Brazilian coffee producers will be granted a 2 billion-real ($1.09 billion) loan from Banco do Brasil SA, said Silas Brasileiro, president of the National Coffee Council.
The loan should be available starting in June before the harvest begins, Brasileiro said today in a telephone interview from Brasilia. Last year, producers began to receive financing after the harvest in September, he said.
Brasileiro predicted that coffee prices will end this year at a level close to 2011. Banco do Brasil wasn’t immediately available to comment.
The price of arabica beans rose to a 14-year high of $3.089 a pound in New York on May 3 as heavy rainfall cut output in Colombia.
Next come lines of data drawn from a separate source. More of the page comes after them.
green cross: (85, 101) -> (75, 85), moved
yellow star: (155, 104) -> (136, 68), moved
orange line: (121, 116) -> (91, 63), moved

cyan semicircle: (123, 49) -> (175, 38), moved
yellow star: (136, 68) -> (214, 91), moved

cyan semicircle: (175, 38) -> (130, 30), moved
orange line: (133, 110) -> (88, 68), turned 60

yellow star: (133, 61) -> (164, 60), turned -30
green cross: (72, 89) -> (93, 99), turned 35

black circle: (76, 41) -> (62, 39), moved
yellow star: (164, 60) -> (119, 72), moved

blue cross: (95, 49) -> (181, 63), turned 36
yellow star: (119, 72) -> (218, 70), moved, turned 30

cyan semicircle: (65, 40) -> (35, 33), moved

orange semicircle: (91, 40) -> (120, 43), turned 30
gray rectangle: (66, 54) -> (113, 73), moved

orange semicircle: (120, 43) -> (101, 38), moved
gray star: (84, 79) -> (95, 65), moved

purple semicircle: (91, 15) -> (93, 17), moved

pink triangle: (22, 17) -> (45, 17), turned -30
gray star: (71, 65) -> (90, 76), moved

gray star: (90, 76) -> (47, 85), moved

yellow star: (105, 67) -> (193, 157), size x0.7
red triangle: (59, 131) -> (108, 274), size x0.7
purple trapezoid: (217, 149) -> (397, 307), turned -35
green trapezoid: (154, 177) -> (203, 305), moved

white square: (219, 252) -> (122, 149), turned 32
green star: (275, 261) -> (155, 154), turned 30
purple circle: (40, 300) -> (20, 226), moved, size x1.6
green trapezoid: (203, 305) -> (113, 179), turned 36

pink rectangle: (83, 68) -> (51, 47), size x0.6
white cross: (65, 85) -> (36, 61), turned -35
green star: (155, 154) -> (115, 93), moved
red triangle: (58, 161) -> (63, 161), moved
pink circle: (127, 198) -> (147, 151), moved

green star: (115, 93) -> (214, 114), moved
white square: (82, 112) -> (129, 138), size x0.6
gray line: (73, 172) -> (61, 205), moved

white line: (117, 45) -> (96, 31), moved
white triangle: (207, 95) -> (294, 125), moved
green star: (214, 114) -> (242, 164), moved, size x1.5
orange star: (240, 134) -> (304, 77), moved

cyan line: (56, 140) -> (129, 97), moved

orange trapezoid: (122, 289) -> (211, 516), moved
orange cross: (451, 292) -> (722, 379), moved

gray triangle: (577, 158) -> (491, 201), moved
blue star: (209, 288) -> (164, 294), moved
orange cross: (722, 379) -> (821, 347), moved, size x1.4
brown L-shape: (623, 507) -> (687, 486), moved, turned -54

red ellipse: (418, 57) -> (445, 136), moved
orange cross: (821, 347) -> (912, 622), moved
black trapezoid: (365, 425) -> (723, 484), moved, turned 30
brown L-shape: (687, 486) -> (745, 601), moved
Coffee slipped 5.7 percent in New York last year, according to data compiled by Bloomberg.
“We never considered retaining coffee,” Brasileiro said. “We want to have a coordinated flow of production.”
Arabica coffee futures for May delivery gained 1.4 percent to $1.8065 a pound on ICE Futures U.S. in New York today.
Brazil’s government has stated that there are plans to double financing available for coffee storage this year for the world’s largest coffee producer.
Investment for storage would rise to 1.5 billion reais, Edilson Martins de Alcantara, director of the coffee department at the country’s Ministry of Agriculture, said in an interview in London on March 6.
“The aim is to enable the producer to store coffee and to sell it at the best opportunity,” he said at a meeting of the International Coffee Organization.